The 27-year-old Scot told his followers: “Huge day for Scotland today! no campaign negativity last few days totally swayed my view on it. excited to see the outcome. lets do this!”
Independence was ultimately rejected by a margin of 55 per cent to 45 per cent.
Huge day for Scotland today! no campaign negativity last few days totally swayed my view on it. excited to see the outcome. lets do this!
— Andy Murray (@andy_murray) September 18, 2014
Asked if he had any regrets about sending the tweet, Murray said: “I don’t regret giving an opinion. I think everyone should be allowed that. The way I did it, yeah, it wasn’t something I would do again.
“I think it was a very emotional day for a lot of Scottish people and the whole country and the whole of the UK, it was a big day. The way it was worded, the way I sent it, that’s not really in my character and I don’t normally do stuff like that.”
Channel 4 News looks back at how Murry has battled between being Scottish and British:
Aged just 19 Murray announced himself to the tennis world by defeating the great Roger Federer at the Cincinnati Masters. He broke the Swiss maestro’s 55-match hard-court winning streak at Cincinnati, one of only five losses for Federer’s entire year.
Murray’s youthful form lacked pace, but there were hopes that he could eventually emulate Fred Perry – the last Brit to win Wimbledon in 1936.
Murray hit the headlines for the wrong reasons several months later when he joked that he would support “anyone but England” at the 2006 football World Cup.
He later retracted his comment saying: “I am Scottish. I am also British. I am not anti-English, I never was… what happened was a little joke that went wrong.”
In 2008 Murray beats Rafael Nadal at the 2008 US Open semifinals but loses to Federer in straight sets. A year later he become world number two, the highest position ever held by a British player. He also became the first British winner in 71 years at Queen’s, the Wimbledon warm-up tournament.
At Wimbledon itself, he reached the semifinals for the first time, a feat he repeated in 2010 and 2011.
In March 2012, Murray endeared himself to the British public when broke into tears after losing the Wimbledon final to Roger Federer. A few months later – at London 2012 – Murray won the silver medal in the mixed doubles with Laura Robson.
He also won the gold medal in the singles, becoming the first Briton to win the Olympic singles gold medal in tennis since Josiah Ritchie in 1908. He celebrated by being photographed draped in a union jack.
In the summer of 2013 Murray overcame Novak Djokovic in a straight sets match that lasted over three hours, to become the first British winner of the men’s singles title since Perry in 1936, the first Scot of either sex to win a Wimbledon singles title since Harold Mahoney in 1896.
In 2014 Murray criticised Alex Salmond’s decision to photo-bomb David Cameron with a Scottish flag after he won Wimbledon the year before.

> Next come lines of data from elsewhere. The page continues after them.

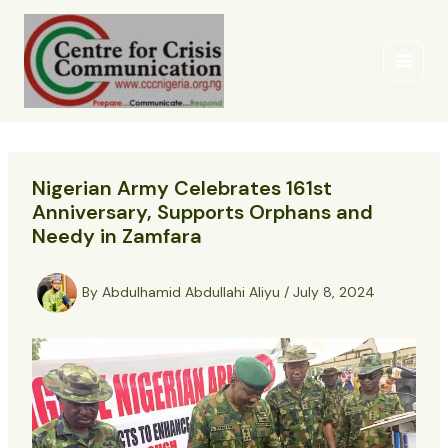
Skip
to
content
Nigerian Army Celebrates 161st
Anniversary, Supports Orphans and
Needy in Zamfara
By
Abdulhamid Abdullahi Aliyu
/
July 8, 2024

Stressing he always plays as a Briton, he tennis ace said he “didn’t like it” when the first minister unfurled the flag in the royal box, moments after his dramatic win over Djokovic.
Mr Salmond was widely criticised at the time for trying to hijack the sporting triumph to push his case for Scottish independence.
Last month Murray told the Guardian that he did not think it looked likely the result would be a yes, but he added that his preference would be to represent Scotland if the country became independent.
He added that he did not like making his views on politics known as previous comments had “caused me a headache… and a lot of abuse”.
He said: “I’ve been following the independence debate very closely. If it happened where Scotland became independent, then I imagine I would be playing for them in Rio. But, I haven’t thought about it too much because I don’t think it looks likely that it’s going to happen.
“If it did happen, then it would be pretty much the first time in my life I would be representing Scotland. Ever since I started travelling to tournaments when I was 11 years old I always played under Great Britain. Every time I went overseas or to a team event we were always under Great Britain. That’s normal to me.”